**EXTRACTED DATA:**
──────
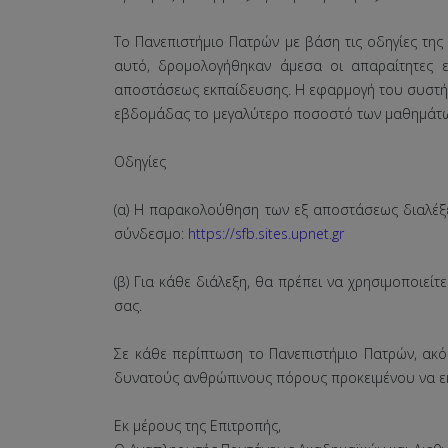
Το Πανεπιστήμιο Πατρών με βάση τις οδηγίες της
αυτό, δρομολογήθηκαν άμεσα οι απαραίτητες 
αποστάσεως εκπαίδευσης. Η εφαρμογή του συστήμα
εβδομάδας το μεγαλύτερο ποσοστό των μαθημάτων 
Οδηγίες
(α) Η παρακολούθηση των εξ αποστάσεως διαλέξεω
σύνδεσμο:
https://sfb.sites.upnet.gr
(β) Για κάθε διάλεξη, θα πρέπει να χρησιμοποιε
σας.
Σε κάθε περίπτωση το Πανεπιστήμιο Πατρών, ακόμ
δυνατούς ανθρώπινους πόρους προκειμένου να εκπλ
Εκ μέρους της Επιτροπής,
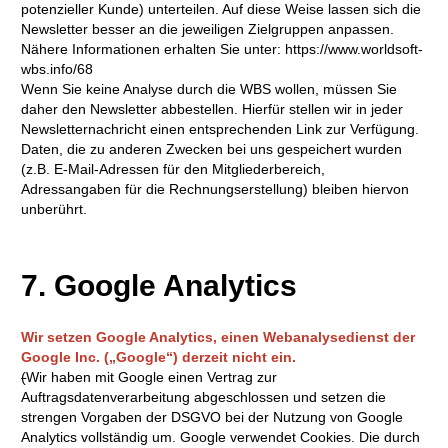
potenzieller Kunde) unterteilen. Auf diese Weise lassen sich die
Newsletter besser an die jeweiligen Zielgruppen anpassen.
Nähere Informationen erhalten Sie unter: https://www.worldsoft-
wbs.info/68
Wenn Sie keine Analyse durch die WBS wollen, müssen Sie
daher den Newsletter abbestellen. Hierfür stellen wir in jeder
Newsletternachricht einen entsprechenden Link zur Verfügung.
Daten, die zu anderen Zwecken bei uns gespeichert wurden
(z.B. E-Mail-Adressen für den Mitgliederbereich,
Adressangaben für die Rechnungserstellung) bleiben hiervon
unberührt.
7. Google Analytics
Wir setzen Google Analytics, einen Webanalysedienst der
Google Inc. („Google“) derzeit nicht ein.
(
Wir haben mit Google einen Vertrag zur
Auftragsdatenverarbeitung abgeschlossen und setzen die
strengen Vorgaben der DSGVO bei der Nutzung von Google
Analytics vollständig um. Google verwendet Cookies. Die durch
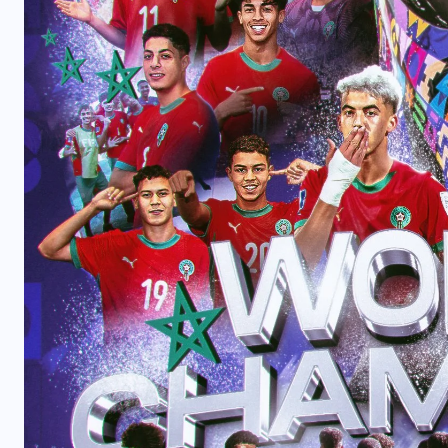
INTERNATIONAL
──────
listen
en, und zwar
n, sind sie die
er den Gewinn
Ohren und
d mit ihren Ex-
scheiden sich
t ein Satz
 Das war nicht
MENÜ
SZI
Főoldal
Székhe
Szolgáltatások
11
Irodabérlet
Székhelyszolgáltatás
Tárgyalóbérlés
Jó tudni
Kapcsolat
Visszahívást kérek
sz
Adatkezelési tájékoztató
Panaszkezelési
──────
**TASK DESCRIPTION:** Write down exactly the span of lines above from the one containing "Το Πανεπιστήμιο Πατρών με" to the one containing "Σε κάθε περίπτωση", both ends included.

**ANSWER SECTION:**
Το Πανεπιστήμιο Πατρών με βάση τις οδηγίες της
αυτό, δρομολογήθηκαν άμεσα οι απαραίτητες 
αποστάσεως εκπαίδευσης. Η εφαρμογή του συστήμα
εβδομάδας το μεγαλύτερο ποσοστό των μαθημάτων 
Οδηγίες
(α) Η παρακολούθηση των εξ αποστάσεως διαλέξεω
σύνδεσμο:
https://sfb.sites.upnet.gr
(β) Για κάθε διάλεξη, θα πρέπει να χρησιμοποιε
σας.
Σε κάθε περίπτωση το Πανεπιστήμιο Πατρών, ακόμ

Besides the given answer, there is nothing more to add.